Information shown:
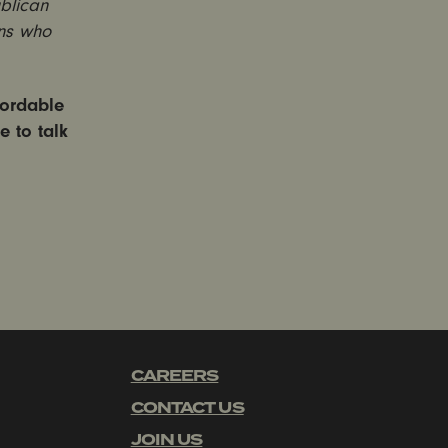
blican
ans who
fordable
e to talk
CAREERS
CONTACT US
JOIN US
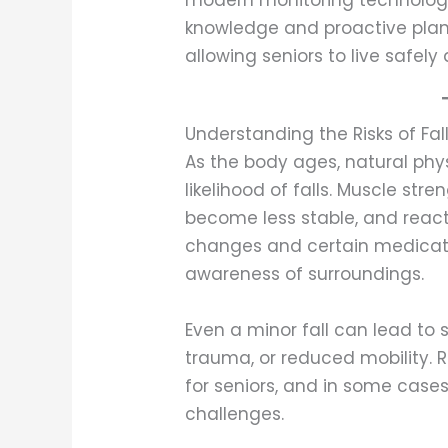
modern monitoring technologies
knowledge and proactive plan
allowing seniors to live safely
Understanding the Risks of Fall
As the body ages, natural ph
likelihood of falls. Muscle s
become less stable, and reac
changes and certain medicat
awareness of surroundings.
Even a minor fall can lead to s
trauma, or reduced mobility. 
for seniors, and in some cases
challenges.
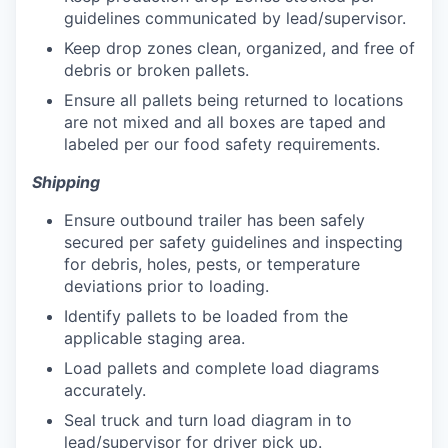
guidelines communicated by lead/supervisor.
Keep drop zones clean, organized, and free of
debris or broken pallets.
Ensure all pallets being returned to locations
are not mixed and all boxes are taped and
labeled per our food safety requirements.
Shipping
Ensure outbound trailer has been safely
secured per safety guidelines and inspecting
for debris, holes, pests, or temperature
deviations prior to loading.
Identify pallets to be loaded from the
applicable staging area.
Load pallets and complete load diagrams
accurately.
Seal truck and turn load diagram in to
lead/supervisor for driver pick up.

What to produce: What is needed is the data above, retyped exactly, with every picture left out.

Exercise answer:
blican
ans who
fordable
e to talk
CAREERS
CONTACT US
JOIN US
modern monitoring technologies
knowledge and proactive plan
allowing seniors to live safely
Understanding the Risks of Fall
As the body ages, natural ph
likelihood of falls. Muscle s
become less stable, and reac
changes and certain medicat
awareness of surroundings.
Even a minor fall can lead to s
trauma, or reduced mobility. 
for seniors, and in some cases
challenges.
guidelines communicated by lead/supervisor.
Keep drop zones clean, organized, and free of
debris or broken pallets.
Ensure all pallets being returned to locations
are not mixed and all boxes are taped and
labeled per our food safety requirements.
Shipping
Ensure outbound trailer has been safely
secured per safety guidelines and inspecting
for debris, holes, pests, or temperature
deviations prior to loading.
Identify pallets to be loaded from the
applicable staging area.
Load pallets and complete load diagrams
accurately.
Seal truck and turn load diagram in to
lead/supervisor for driver pick up.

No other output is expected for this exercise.